Purpose: Several genes on hereditary breast and ovarian cancer susceptibility test panels have not been systematically examined for strength of association with disease. We employed the Clinical Genome Resource (ClinGen) clinical validity framework to assess the strength of evidence between selected genes and breast or ovarian cancer.
Methods: Thirty-one genes offered on cancer panel testing were selected for evaluation. The strength of gene-disease relationship was systematically evaluated and a clinical validity classification of either Definitive, Strong, Moderate, Limited, Refuted, Disputed, or No Reported Evidence was assigned.
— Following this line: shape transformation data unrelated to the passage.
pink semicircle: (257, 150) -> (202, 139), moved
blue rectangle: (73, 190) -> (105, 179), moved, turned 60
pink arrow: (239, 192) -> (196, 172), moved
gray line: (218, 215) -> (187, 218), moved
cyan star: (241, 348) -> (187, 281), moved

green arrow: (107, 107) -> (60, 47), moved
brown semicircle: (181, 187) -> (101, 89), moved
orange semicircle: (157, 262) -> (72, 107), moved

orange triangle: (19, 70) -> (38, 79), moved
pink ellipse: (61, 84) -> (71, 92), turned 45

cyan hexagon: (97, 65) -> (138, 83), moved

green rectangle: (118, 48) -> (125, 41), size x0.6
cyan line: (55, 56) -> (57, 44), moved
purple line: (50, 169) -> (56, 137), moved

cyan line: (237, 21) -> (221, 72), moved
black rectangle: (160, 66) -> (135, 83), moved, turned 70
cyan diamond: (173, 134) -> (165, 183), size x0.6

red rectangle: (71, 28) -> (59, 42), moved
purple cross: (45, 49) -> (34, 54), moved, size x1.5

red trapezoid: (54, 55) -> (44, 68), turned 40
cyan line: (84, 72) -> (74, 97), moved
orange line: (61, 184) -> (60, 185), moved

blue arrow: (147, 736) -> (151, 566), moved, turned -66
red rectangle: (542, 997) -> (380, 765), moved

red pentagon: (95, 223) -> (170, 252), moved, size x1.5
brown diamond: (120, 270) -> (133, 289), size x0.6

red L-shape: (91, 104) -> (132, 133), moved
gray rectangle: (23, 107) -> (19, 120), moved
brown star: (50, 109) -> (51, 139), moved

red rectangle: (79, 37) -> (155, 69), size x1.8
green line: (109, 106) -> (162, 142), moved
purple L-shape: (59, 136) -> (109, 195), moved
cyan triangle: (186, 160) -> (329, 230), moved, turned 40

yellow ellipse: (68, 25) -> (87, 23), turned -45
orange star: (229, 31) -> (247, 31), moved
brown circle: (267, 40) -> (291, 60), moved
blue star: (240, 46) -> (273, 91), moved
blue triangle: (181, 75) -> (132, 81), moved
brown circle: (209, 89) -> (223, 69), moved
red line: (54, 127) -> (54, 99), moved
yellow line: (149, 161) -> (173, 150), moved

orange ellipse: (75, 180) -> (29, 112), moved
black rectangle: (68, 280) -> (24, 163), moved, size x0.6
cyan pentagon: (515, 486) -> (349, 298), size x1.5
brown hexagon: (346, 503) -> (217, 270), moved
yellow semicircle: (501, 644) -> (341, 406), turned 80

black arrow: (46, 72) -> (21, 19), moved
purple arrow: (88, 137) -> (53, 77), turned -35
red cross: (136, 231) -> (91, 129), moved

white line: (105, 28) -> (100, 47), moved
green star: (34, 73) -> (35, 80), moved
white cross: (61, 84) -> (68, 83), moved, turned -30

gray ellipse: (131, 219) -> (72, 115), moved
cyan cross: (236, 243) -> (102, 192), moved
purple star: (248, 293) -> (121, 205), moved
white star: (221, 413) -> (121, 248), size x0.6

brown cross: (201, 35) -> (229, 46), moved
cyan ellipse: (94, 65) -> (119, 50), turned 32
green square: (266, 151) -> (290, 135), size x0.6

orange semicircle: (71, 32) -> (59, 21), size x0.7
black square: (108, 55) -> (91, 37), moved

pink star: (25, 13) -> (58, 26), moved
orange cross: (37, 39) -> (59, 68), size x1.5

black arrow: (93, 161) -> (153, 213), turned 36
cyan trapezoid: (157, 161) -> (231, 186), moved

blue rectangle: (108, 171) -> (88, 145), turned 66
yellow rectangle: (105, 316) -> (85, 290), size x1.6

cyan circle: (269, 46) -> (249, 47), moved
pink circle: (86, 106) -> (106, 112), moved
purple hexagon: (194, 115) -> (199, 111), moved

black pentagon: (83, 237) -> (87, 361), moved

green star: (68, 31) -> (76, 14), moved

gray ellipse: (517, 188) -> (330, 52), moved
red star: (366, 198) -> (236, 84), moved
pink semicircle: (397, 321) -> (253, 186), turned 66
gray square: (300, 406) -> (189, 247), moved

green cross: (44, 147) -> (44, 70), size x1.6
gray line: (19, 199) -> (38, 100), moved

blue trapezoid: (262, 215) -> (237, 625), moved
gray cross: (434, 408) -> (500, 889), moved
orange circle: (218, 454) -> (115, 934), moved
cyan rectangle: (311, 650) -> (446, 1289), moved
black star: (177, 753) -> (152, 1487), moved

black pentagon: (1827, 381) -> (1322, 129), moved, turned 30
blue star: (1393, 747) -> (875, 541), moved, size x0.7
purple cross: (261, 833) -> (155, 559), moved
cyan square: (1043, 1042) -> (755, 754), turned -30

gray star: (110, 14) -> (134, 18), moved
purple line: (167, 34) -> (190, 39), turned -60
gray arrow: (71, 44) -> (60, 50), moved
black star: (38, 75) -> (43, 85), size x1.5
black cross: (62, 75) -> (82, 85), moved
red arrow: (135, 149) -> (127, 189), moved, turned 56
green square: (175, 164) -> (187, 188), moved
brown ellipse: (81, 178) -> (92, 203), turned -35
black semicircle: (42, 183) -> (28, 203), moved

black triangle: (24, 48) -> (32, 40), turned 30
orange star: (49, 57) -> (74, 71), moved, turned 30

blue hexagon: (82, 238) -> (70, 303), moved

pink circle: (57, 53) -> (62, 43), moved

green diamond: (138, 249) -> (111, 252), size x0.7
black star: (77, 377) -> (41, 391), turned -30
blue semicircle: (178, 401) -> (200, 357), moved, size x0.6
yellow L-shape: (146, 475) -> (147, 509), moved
Results: Definitive clinical validity classifications were made for 10/31 and 10/32 gene-disease pairs for breast and ovarian cancer respectively. Two genes had a Moderate classification whereas, 6/31 and 6/32 genes had Limited classifications for breast and ovarian cancer respectively. Contradictory evidence resulted in Disputed or Refuted assertions for 9/31 genes for breast and 4/32 genes for ovarian cancer. No Reported Evidence of disease association was asserted for 5/31 genes for breast and 11/32 for ovarian cancer.
Conclusion: Evaluation of gene-disease association using the ClinGen clinical validity framework revealed a wide range of classifications. This information should aid laboratories in tailoring appropriate gene panels and assist health-care providers in interpreting results from panel testing.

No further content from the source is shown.